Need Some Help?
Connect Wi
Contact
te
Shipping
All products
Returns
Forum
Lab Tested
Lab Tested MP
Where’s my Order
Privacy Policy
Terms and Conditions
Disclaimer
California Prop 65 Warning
__________________________________________________
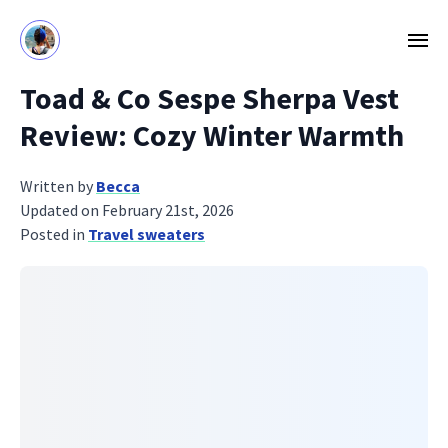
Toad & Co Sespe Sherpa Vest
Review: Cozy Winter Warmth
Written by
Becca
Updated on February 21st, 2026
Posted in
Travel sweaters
__________________________________________________
WHAT TO DO: In the listing above, find the line with "Need Some Help?" and the line with "California Prop 65 Warning", then print exactly those two lines and every line between them, and nothing more.

SOLUTION FOR THIS PROBLEM:
Need Some Help?
Connect Wi
Contact
te
Shipping
All products
Returns
Forum
Lab Tested
Lab Tested MP
Where’s my Order
Privacy Policy
Terms and Conditions
Disclaimer
California Prop 65 Warning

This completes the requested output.